A heat dissipation structure is applied to at least one light emitting diode device, the light emitting diode device includes a positive conductive region, a negative conductive region, and a heat conducting region, and the heat conducting region is opposite to the positive conductive region and the negative conductive region The heat dissipation structure includes: a heat dissipation plate; a circuit board, the circuit board is disposed on the heat dissipation plate, and the light emitting diode device is mounted on the circuit board; and at least one screw, the bottom of the screw is Locked on the heat dissipation plate, and the screw is locked to the circuit board and the heat dissipation plate; wherein the circuit board includes at least one first line, the first line is connected to the heat conduction area, and the screw is The first line is in contact. The heat dissipation structure according to claim 1, wherein the screw comprises a screw head and a screw, and the screw head is pressed against the first line.

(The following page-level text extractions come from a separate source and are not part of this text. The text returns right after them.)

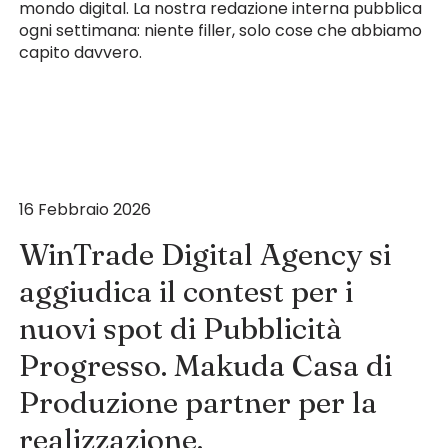
mondo digital. La nostra redazione interna pubblica
ogni settimana: niente filler, solo cose che abbiamo
capito davvero.
16 Febbraio 2026
WinTrade Digital Agency si
aggiudica il contest per i
nuovi spot di Pubblicità
Progresso. Makuda Casa di
Produzione partner per la
realizzazione.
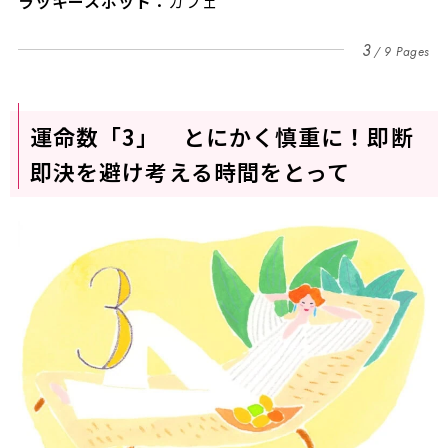
ラッキースポット：
カフェ
3
9 Pages
運命数「3」 とにかく慎重に！即断
即決を避け考える時間をとって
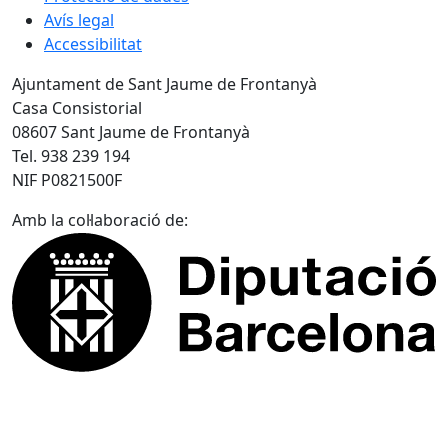
Avís legal
Accessibilitat
Ajuntament de Sant Jaume de Frontanyà
Casa Consistorial
08607 Sant Jaume de Frontanyà
Tel. 938 239 194
NIF P0821500F
Amb la col·laboració de:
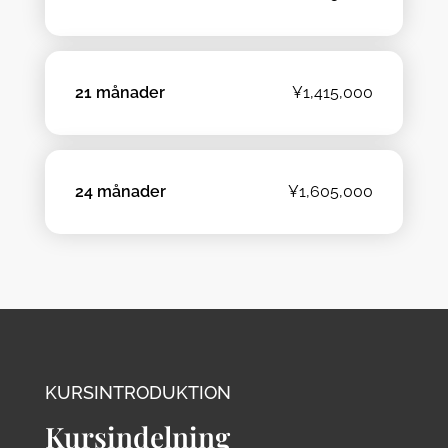
21 månader
¥1,415,000
24 månader
¥1,605,000
KURSINTRODUKTION
Kursindelning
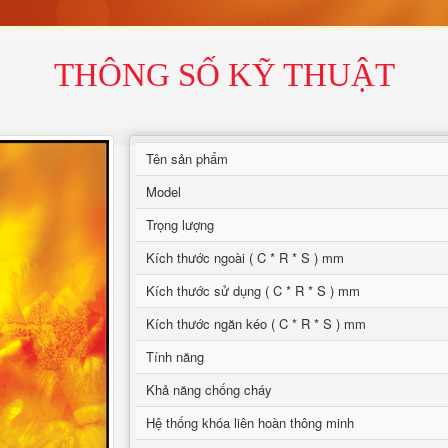
THÔNG SỐ KỸ THUẬT
Tên sản phẩm
Model
Trọng lượng
Kích thước ngoài ( C * R * S ) mm
Kích thước sử dụng ( C * R * S ) mm
Kích thước ngăn kéo ( C * R * S ) mm
Tính năng
Khả năng chống cháy
Hệ thống khóa liên hoàn thông minh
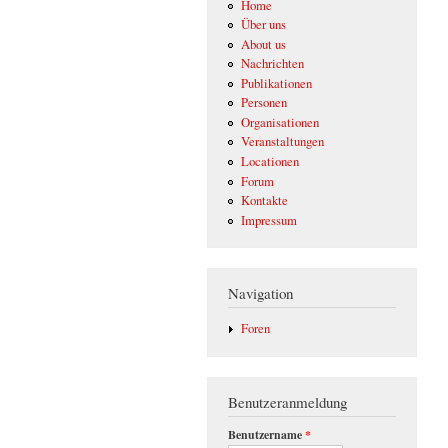
Home
Über uns
About us
Nachrichten
Publikationen
Personen
Organisationen
Veranstaltungen
Locationen
Forum
Kontakte
Impressum
Navigation
Foren
Benutzeranmeldung
Benutzername
*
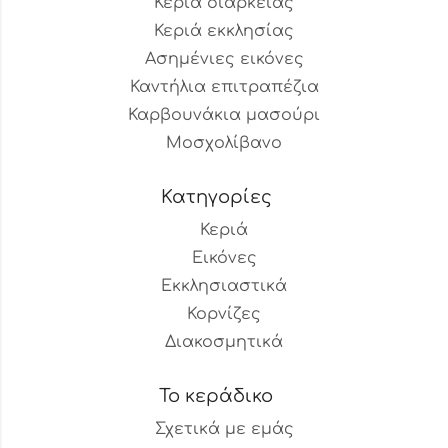
Κεριά διαρκείας
Κεριά εκκλησίας
Ασημένιες εικόνες
Καντήλια επιτραπέζια
Καρβουνάκια μασούρι
Μοσχολίβανο
Κατηγορίες
Κεριά
Εικόνες
Εκκλησιαστικά
Κορνίζες
Διακοσμητικά
Το κεράδικο
Σχετικά με εμάς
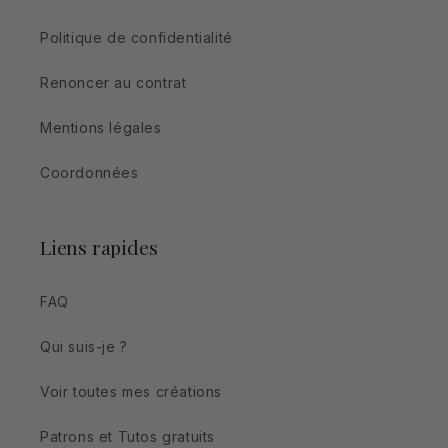
Politique de confidentialité
Renoncer au contrat
Mentions légales
Coordonnées
Liens rapides
FAQ
Qui suis-je ?
Voir toutes mes créations
Patrons et Tutos gratuits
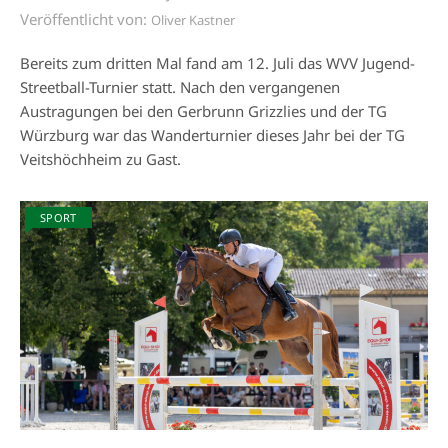
Veröffentlicht von:
Oliver Kastner
Bereits zum dritten Mal fand am 12. Juli das WVV Jugend-
Streetball-Turnier statt. Nach den vergangenen
Austragungen bei den Gerbrunn Grizzlies und der TG
Würzburg war das Wanderturnier dieses Jahr bei der TG
Veitshöchheim zu Gast.
SPORT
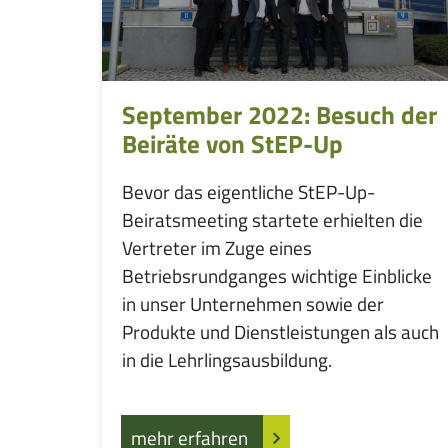
September 2022: Besuch der
Beiräte von StEP-Up
Bevor das eigentliche StEP-Up-
Beiratsmeeting startete erhielten die
Vertreter im Zuge eines
Betriebsrundganges wichtige Einblicke
in unser Unternehmen sowie der
Produkte und Dienstleistungen als auch
in die Lehrlingsausbildung.
mehr erfahren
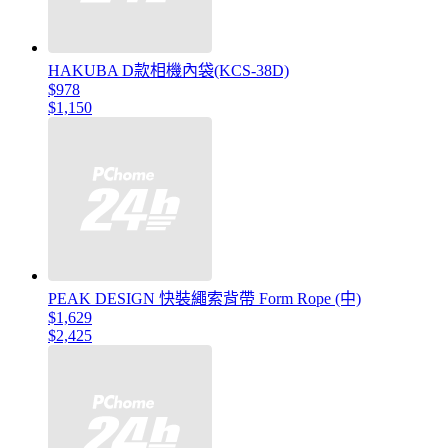
HAKUBA D款相機內袋(KCS-38D)
$978
$1,150
PEAK DESIGN 快裝繩索背帶 Form Rope (中)
$1,629
$2,425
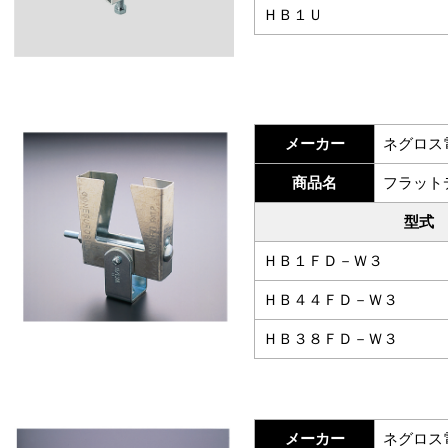
ＨＢ１Ｕ
メーカー
ネグロス
商品名
フラット
型式
ＨＢ１ＦＤ－Ｗ３
ＨＢ４４ＦＤ－Ｗ３
ＨＢ３８ＦＤ－Ｗ３
メーカー
ネグロス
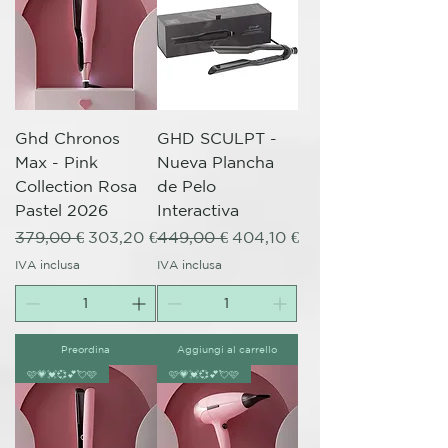
Ghd Chronos
GHD SCULPT -
Max - Pink
Nueva Plancha
Collection Rosa
de Pelo
Pastel 2026
Interactiva
Prezzo regolare
Prezzo scontato
Prezzo regolare
Prezzo scontato
379,00 €
303,20 €
449,00 €
404,10 €
IVA inclusa
IVA inclusa
Preordina
Aggiungi al carrello
🩷💗💓💞💕💘🩷
🩷💗💓💞💕💘🩷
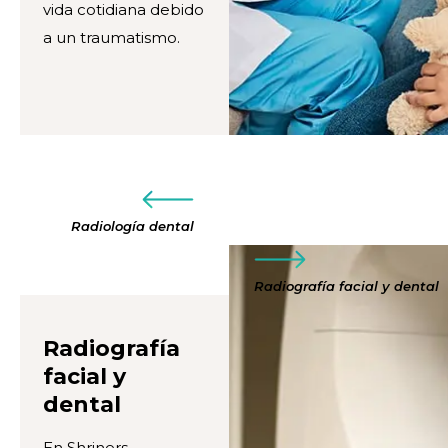
vida cotidiana debido
a un traumatismo.
Radiología dental
Radiografía facial y dental
Radiografía
facial y
dental
En Shriners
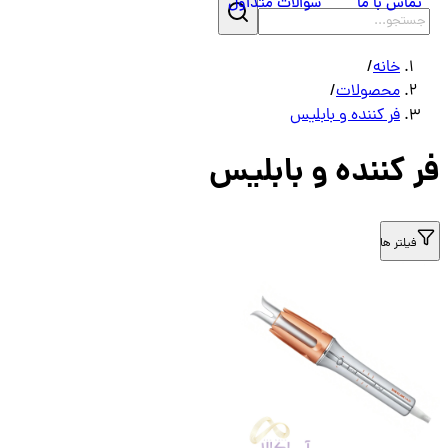
تماس با ما
سوالات متداول
خانه
/
محصولات
/
فر کننده و بابلیس
 کننده و بابلیس
فیلتر ها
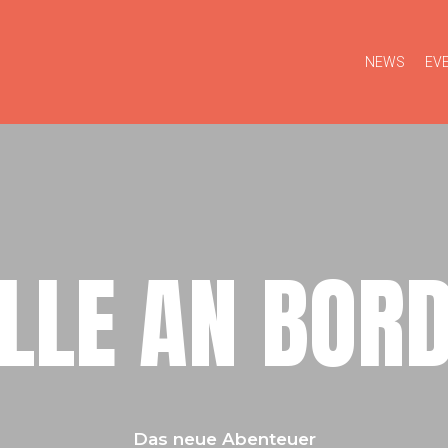
NEWS
EV
LLE AN BOR
Das neue Abenteuer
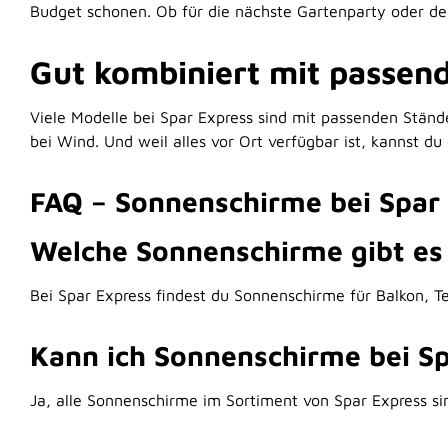
Budget schonen. Ob für die nächste Gartenparty oder d
Gut kombiniert mit passe
Viele Modelle bei Spar Express sind mit passenden Ständ
bei Wind. Und weil alles vor Ort verfügbar ist, kannst d
FAQ – Sonnenschirme bei Spar
Welche Sonnenschirme gibt es 
Bei Spar Express findest du Sonnenschirme für Balkon, 
Kann ich Sonnenschirme bei S
Ja, alle Sonnenschirme im Sortiment von Spar Express s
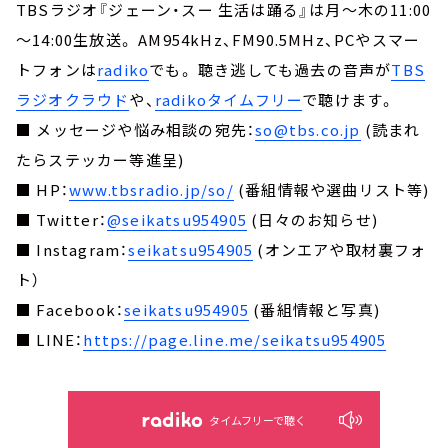
TBSラジオ『ジェーン・スー 生活は踊る』は月～木の11:00
～14:00生放送。 AM954kHz、FM90.5MHz、PCやスマー
トフォンは
radiko
でも。 聴き逃しても過去の音声が
TBS
ラジオクラウド
や、
radikoタイムフリー
で聴けます。
■ メッセージや悩み相談の宛先：
so@tbs.co.jp
(読まれ
たらステッカー等進呈)
■ HP：
www.tbsradio.jp/so/
(番組情報や選曲リスト等)
■ Twitter：
@seikatsu954905
(日々のお知らせ)
■ Instagram：
seikatsu954905
(オンエアや取材裏フォ
ト）
■ Facebook：
seikatsu954905
(番組情報と写真)
■ LINE：
https://page.line.me/seikatsu954905
タイムフリーで聴く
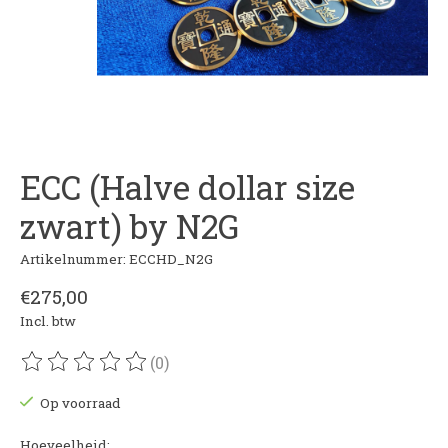
ECC (Halve dollar size
zwart) by N2G
Artikelnummer: ECCHD_N2G
€275,00
Incl. btw
(0)
De beoordeling van dit product is
0
van de 5
Op voorraad
Hoeveelheid:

The heat dissipation structure of claim 1, wherein the heat dissipation plate comprises a base and a plurality of fins, the screw is locked on one side of the base, and the fin is another one disposed on the base side. The heat dissipation structure according to claim 1, wherein the heat dissipation structure is mounted on a lamp, wherein the heat dissipation plate is a part of a lamp housing of the lamp. The heat dissipation structure according to claim 1, wherein the heat dissipation plate is made of metal. The heat dissipation structure according to claim 5, wherein the heat dissipation plate is made of copper or aluminum. The heat dissipation structure according to claim 1, wherein the circuit board is a metal-based printed circuit board, a printed circuit board, a ceramic substrate, or a germanium substrate. The heat dissipation structure according to claim 1, wherein the screw is made of metal. The heat dissipation structure according to claim 1, wherein the screw is a countersunk screw.